* Assignment *
Every record here must be copied exactly, except for the images it holds.

[Stored dataset items]
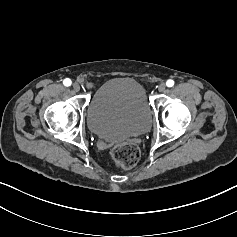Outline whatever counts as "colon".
I'll return each instance as SVG.
<instances>
[{
  "label": "colon",
  "instance_id": "1",
  "mask_svg": "<svg viewBox=\"0 0 237 237\" xmlns=\"http://www.w3.org/2000/svg\"><path fill=\"white\" fill-rule=\"evenodd\" d=\"M110 157L117 166L129 169L138 163L140 151L135 144L124 142L110 149Z\"/></svg>",
  "mask_w": 237,
  "mask_h": 237
}]
</instances>
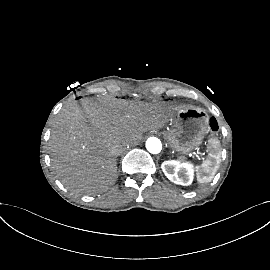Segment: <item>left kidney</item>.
<instances>
[{"instance_id": "5707ae66", "label": "left kidney", "mask_w": 270, "mask_h": 270, "mask_svg": "<svg viewBox=\"0 0 270 270\" xmlns=\"http://www.w3.org/2000/svg\"><path fill=\"white\" fill-rule=\"evenodd\" d=\"M161 168L165 176L175 184L187 186L194 178V171L191 167L183 166L175 160L164 161Z\"/></svg>"}]
</instances>
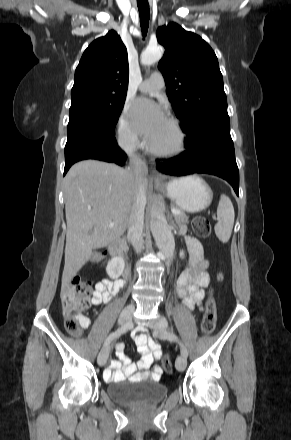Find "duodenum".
Masks as SVG:
<instances>
[{
    "mask_svg": "<svg viewBox=\"0 0 291 440\" xmlns=\"http://www.w3.org/2000/svg\"><path fill=\"white\" fill-rule=\"evenodd\" d=\"M126 243L124 240L117 239L110 245V253L113 259L122 266L123 278L128 277V267L124 263Z\"/></svg>",
    "mask_w": 291,
    "mask_h": 440,
    "instance_id": "1",
    "label": "duodenum"
}]
</instances>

* Result *
Outline whatever counts as "colon".
I'll return each instance as SVG.
<instances>
[{
  "label": "colon",
  "instance_id": "1",
  "mask_svg": "<svg viewBox=\"0 0 237 237\" xmlns=\"http://www.w3.org/2000/svg\"><path fill=\"white\" fill-rule=\"evenodd\" d=\"M110 157L117 166L129 169L138 163L140 151L135 144L124 142L110 149Z\"/></svg>",
  "mask_w": 237,
  "mask_h": 237
}]
</instances>
Segment: <item>left kidney</item>.
<instances>
[{"instance_id": "5707ae66", "label": "left kidney", "mask_w": 270, "mask_h": 270, "mask_svg": "<svg viewBox=\"0 0 270 270\" xmlns=\"http://www.w3.org/2000/svg\"><path fill=\"white\" fill-rule=\"evenodd\" d=\"M161 168L165 176L175 184L187 186L194 178V171L191 167L183 166L175 160L164 161Z\"/></svg>"}]
</instances>
Find "duodenum".
Masks as SVG:
<instances>
[{
    "mask_svg": "<svg viewBox=\"0 0 291 440\" xmlns=\"http://www.w3.org/2000/svg\"><path fill=\"white\" fill-rule=\"evenodd\" d=\"M126 243L124 240L117 239L110 245V253L113 259L122 266L123 278L128 277V267L124 263Z\"/></svg>",
    "mask_w": 291,
    "mask_h": 440,
    "instance_id": "1",
    "label": "duodenum"
}]
</instances>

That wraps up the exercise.